All UK stockbrokers and hedge fund managers can expect their mobile phone conversations to be recorded as of mid-November 2011 under new rules to combat insider trading.
The UK's Financial Services Authority, which has in the past been criticised for being soft on insider trading, on Thursday released details of the new rules which removed an exemption on the retention of calls made on firm-issued mobile devices.
The new rule comes into effect on November 14, 2011, and requires firms to store all "relevant conversations" made on mobile devices.
Industry estimates have put the cost of recording and retaining all phone conversations in the millions.
One bank had estimated the cost to be £10,000 (AU$16,100) per trader a year, according to the FSA, while a global investment bank said retaining conversations across its BlackBerry fleet would cost £2.6m (AU$4.1 million) per annum.

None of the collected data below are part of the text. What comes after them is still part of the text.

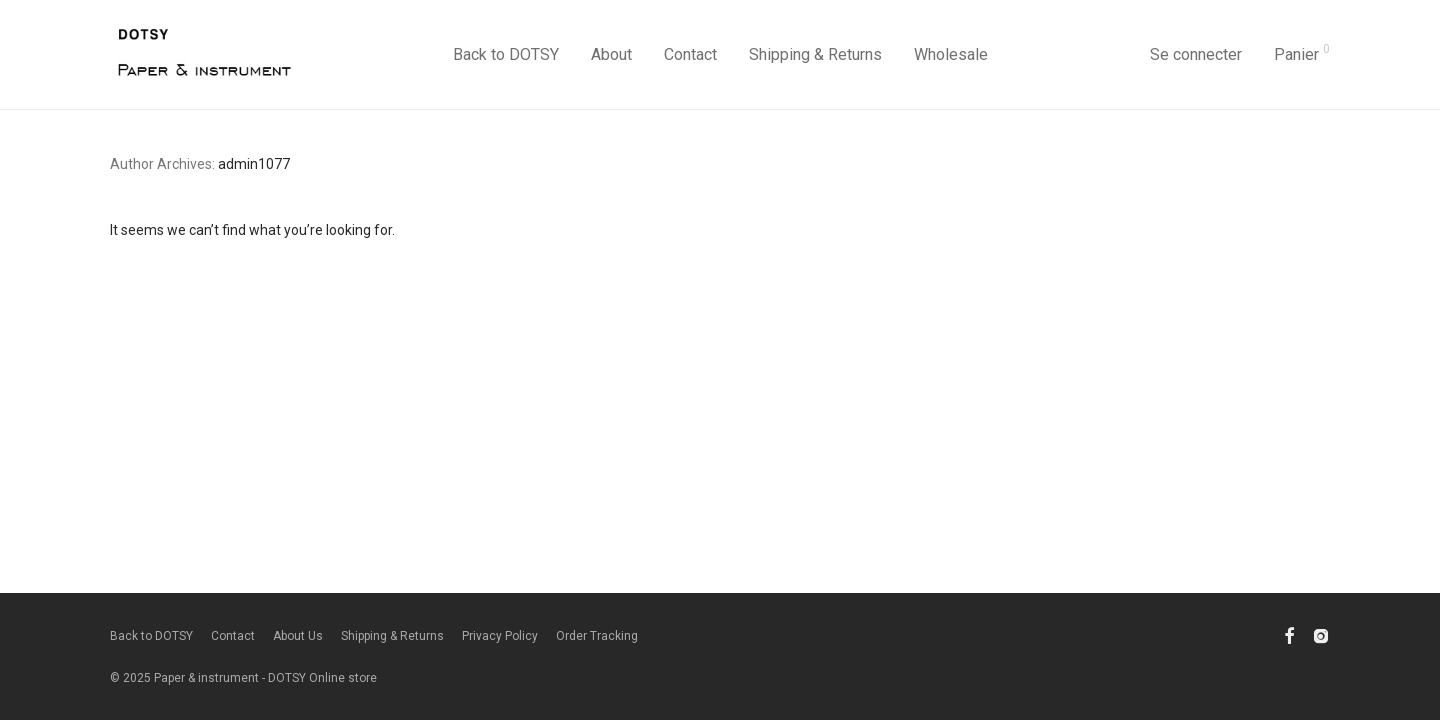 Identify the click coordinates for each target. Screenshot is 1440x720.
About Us (298, 636)
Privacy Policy (500, 636)
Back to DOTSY (506, 54)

While some smaller firms complained the rules would unfairly burden them, the FSA pointed to "cheaper" hosted solutions.
Investment houses will also be required to "take reasonable steps" to prevent the same conversations occurring on private equipment, covering all mobile and non-mobile electronic devices.
Firms and trade associations objected to the move, telling the regulator during a consultation that they were "unconvinced" that the cost-benefit case for the rule was proven.
They also said "determined" and "inventive" traders would circumvent the rules.
The FSA said firms must choose how to restrict devices and gear its communications policies around the types of communications used, whether that was voice or non-voice based.